(Transcribed page contents)

- - -

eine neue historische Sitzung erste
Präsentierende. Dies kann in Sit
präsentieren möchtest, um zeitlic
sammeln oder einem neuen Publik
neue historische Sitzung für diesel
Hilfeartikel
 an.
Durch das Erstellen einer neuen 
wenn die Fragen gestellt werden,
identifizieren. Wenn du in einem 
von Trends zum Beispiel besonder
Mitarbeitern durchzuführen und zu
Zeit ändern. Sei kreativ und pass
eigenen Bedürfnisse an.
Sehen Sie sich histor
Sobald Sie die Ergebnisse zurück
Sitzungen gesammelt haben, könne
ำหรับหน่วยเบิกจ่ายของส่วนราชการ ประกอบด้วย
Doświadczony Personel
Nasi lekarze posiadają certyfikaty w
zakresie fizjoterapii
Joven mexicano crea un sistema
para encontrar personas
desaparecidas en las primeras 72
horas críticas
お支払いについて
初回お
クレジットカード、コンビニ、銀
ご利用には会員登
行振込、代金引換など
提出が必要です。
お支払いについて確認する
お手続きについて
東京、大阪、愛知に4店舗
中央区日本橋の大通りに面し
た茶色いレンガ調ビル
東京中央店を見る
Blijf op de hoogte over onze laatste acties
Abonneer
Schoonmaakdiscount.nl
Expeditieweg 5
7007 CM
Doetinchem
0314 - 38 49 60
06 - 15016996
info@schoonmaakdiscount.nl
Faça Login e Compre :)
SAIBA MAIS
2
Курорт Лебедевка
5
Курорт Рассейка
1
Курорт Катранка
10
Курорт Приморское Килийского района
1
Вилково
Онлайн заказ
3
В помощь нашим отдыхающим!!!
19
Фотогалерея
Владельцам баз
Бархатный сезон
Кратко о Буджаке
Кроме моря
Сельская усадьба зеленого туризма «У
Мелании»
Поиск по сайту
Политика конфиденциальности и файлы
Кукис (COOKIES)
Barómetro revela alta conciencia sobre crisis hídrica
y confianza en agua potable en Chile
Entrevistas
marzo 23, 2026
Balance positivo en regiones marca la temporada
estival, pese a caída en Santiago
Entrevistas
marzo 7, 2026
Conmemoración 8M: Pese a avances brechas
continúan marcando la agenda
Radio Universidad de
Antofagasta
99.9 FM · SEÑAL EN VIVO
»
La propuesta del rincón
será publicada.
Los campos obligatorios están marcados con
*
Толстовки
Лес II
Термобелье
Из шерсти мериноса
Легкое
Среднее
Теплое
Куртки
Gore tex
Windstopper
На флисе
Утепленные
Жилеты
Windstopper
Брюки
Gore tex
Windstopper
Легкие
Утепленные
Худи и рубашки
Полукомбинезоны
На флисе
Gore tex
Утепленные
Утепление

- - -

TASK GOAL:
Scan the entries above and report the number of lines that contain the word "einem", with no added text.

WRITTEN SOLUTION:
2